Segment Start: Records for this exercise
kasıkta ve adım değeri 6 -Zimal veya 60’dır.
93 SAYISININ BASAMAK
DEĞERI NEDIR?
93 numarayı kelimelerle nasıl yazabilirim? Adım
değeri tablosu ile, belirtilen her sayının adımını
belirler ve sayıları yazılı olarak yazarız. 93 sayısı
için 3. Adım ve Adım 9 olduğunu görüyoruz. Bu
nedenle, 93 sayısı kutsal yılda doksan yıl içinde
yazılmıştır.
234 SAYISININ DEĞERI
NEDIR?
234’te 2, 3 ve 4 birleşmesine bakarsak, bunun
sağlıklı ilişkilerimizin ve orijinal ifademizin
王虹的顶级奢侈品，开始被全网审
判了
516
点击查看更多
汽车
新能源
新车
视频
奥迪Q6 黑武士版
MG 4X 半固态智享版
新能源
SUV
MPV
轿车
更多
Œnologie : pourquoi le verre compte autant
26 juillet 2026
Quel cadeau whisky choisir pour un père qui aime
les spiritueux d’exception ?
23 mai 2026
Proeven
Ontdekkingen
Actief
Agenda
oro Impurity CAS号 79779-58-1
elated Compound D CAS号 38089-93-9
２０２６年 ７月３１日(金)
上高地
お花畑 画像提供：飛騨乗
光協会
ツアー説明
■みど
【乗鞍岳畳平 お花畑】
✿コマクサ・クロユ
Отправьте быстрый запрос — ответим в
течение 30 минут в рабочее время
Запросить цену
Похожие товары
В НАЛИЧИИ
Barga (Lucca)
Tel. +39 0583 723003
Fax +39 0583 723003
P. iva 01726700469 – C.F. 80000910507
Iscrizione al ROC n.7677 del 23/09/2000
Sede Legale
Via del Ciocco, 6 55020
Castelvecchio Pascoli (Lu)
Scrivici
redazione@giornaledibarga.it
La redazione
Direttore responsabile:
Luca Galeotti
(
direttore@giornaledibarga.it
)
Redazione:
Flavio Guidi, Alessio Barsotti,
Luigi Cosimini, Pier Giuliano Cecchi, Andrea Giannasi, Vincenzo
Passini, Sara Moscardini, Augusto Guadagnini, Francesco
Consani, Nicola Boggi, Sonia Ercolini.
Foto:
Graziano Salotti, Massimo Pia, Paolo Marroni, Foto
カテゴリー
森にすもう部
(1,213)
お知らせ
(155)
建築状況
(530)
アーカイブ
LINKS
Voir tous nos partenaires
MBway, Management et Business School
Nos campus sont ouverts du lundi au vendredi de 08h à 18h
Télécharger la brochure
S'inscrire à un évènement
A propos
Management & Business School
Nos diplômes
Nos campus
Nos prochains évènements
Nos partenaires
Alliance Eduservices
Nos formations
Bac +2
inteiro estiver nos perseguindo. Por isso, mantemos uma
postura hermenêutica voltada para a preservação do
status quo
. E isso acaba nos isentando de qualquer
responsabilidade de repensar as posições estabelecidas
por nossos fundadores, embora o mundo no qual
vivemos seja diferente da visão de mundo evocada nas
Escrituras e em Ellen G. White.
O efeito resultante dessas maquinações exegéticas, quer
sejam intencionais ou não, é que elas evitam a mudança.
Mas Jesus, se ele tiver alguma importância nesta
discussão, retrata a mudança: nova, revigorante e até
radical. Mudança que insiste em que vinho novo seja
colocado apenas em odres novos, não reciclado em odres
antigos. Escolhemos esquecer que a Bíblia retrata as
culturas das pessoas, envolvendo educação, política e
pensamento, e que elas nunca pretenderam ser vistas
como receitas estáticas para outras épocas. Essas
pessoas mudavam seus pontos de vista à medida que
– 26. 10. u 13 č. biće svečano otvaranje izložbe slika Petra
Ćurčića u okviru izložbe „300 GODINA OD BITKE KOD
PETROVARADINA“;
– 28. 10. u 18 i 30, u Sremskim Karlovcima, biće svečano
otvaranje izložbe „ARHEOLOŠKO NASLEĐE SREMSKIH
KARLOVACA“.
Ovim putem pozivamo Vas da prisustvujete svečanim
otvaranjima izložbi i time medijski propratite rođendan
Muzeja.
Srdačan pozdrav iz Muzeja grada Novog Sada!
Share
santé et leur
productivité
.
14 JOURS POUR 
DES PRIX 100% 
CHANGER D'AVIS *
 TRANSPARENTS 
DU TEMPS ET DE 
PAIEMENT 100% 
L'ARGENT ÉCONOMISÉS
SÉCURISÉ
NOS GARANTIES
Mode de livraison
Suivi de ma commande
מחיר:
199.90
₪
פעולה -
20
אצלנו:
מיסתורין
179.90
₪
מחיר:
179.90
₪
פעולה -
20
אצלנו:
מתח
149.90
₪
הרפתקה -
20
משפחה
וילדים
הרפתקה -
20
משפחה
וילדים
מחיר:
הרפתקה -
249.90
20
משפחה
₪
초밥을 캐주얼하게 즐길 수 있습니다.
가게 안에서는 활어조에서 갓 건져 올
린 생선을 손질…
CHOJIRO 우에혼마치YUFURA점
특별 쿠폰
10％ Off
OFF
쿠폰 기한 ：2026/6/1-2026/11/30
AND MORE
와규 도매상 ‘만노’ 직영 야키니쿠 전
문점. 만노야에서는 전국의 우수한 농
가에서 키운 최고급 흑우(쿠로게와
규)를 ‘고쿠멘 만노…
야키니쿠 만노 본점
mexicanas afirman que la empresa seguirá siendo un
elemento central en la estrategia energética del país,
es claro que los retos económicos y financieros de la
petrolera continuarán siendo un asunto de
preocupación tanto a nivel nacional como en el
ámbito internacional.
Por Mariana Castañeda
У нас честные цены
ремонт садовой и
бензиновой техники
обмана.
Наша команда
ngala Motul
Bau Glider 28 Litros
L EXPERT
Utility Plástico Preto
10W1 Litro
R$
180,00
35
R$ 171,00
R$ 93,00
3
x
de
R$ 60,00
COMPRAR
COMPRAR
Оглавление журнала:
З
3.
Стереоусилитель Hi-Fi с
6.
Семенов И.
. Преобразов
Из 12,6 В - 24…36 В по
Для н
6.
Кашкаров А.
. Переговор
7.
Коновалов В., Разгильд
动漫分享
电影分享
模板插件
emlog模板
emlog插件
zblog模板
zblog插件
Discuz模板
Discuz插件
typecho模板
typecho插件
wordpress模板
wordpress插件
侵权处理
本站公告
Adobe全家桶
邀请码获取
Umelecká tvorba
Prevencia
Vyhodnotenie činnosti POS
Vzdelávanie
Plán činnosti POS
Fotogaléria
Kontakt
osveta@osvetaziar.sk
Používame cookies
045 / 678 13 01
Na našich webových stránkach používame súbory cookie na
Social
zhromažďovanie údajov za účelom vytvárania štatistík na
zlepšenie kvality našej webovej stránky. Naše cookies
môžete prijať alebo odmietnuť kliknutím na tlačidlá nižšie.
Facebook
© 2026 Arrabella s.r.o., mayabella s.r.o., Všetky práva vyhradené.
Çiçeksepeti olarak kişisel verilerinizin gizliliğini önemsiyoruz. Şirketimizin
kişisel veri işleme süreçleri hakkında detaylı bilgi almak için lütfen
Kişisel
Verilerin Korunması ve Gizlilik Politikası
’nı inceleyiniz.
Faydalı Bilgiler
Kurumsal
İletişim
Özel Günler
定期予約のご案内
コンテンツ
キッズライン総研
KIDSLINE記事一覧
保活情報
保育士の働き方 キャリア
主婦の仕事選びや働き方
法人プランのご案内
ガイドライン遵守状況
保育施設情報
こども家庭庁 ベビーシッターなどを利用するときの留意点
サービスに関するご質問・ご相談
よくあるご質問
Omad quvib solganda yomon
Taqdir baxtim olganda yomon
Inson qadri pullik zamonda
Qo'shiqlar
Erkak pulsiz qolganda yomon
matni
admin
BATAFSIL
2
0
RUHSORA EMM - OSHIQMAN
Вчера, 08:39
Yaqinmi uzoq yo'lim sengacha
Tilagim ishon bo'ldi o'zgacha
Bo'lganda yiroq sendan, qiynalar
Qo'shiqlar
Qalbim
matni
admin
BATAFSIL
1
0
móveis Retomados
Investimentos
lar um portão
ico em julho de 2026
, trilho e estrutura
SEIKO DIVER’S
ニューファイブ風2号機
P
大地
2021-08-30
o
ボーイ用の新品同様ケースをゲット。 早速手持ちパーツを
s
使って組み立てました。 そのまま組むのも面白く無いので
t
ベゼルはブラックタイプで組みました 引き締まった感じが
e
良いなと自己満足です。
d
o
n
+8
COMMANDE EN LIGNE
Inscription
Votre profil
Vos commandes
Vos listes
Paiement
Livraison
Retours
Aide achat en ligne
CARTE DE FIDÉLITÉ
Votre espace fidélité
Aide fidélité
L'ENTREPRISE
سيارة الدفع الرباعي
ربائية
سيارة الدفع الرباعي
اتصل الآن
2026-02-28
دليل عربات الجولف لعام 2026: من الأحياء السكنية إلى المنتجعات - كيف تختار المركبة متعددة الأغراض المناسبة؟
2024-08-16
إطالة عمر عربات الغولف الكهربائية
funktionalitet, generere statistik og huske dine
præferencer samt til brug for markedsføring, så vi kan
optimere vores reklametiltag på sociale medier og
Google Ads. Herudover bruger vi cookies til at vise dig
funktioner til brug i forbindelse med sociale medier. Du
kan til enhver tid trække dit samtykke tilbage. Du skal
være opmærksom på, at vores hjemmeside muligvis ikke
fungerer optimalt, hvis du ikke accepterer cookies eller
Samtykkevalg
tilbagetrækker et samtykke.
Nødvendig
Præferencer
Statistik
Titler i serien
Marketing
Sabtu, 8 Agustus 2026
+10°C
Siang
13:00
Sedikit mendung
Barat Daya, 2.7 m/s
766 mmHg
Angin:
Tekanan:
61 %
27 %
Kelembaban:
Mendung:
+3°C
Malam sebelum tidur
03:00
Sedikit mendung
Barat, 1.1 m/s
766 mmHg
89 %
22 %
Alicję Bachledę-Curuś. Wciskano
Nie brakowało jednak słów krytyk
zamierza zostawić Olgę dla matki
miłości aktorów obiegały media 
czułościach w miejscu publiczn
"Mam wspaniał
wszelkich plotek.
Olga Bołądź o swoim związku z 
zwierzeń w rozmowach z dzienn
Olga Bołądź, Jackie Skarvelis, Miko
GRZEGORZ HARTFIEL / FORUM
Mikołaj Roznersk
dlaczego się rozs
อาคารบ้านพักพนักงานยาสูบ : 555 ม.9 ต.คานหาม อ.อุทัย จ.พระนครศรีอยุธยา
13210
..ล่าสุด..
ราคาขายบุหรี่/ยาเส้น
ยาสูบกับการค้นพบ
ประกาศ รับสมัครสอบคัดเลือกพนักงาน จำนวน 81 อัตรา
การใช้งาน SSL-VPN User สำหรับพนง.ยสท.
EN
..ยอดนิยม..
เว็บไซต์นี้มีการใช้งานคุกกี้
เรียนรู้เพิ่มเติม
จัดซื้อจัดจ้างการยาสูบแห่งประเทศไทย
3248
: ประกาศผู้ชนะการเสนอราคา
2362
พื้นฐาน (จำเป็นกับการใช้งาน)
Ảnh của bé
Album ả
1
Segment End: Records for this exercise
## [What you have to do]
Through the line that holds "belirler ve sayıları", repeat the material above exactly, starting at its first line.

## [Exercise answer]
kasıkta ve adım değeri 6 -Zimal veya 60’dır.
93 SAYISININ BASAMAK
DEĞERI NEDIR?
93 numarayı kelimelerle nasıl yazabilirim? Adım
değeri tablosu ile, belirtilen her sayının adımını
belirler ve sayıları yazılı olarak yazarız. 93 sayısı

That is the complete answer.